*** Task data ***

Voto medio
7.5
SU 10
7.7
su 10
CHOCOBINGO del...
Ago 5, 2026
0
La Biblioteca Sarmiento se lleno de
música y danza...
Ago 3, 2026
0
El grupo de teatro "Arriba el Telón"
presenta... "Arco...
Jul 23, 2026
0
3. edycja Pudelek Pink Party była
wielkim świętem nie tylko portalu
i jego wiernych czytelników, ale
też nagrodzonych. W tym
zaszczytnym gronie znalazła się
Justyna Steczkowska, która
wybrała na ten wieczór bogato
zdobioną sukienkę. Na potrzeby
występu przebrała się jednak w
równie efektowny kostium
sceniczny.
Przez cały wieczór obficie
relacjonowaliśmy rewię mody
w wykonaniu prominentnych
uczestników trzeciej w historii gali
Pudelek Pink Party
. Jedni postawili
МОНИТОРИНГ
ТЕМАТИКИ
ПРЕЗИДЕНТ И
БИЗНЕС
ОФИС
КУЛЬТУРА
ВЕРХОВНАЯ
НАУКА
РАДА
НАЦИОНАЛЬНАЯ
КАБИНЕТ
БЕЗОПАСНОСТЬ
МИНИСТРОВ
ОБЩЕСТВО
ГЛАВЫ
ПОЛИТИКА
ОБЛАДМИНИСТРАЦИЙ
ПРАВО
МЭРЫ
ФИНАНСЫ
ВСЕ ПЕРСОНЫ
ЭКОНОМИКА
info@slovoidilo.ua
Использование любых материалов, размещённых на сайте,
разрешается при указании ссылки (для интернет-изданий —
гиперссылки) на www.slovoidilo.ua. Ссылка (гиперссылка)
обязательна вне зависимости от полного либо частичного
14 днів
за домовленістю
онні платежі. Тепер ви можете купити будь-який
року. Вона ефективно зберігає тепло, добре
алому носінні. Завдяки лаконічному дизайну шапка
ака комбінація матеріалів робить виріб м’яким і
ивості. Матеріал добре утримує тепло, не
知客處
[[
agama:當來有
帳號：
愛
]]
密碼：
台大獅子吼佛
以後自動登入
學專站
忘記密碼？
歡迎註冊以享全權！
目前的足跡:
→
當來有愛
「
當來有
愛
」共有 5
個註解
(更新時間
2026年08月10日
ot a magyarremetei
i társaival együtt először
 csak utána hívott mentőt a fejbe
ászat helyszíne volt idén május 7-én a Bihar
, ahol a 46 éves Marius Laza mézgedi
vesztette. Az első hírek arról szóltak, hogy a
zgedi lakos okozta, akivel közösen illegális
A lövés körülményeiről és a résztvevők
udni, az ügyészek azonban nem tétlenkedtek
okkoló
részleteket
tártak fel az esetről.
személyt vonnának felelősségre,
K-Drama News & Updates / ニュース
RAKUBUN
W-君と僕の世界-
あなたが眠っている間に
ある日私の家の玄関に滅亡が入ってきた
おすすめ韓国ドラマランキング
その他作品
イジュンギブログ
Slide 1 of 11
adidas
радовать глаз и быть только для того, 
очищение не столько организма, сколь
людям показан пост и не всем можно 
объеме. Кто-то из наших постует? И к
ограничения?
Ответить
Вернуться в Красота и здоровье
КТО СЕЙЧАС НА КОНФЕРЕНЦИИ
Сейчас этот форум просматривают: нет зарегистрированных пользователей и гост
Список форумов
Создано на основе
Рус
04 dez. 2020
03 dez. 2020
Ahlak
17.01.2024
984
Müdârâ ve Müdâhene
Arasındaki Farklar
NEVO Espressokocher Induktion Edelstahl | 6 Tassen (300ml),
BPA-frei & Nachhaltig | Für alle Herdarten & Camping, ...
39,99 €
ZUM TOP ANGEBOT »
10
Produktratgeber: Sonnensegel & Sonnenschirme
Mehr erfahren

*** End of Task data ***

## Task goal
For each line in the records that holds "Pink", show that line as it stands.

## Result of the task
3. edycja Pudelek Pink Party była
Pudelek Pink Party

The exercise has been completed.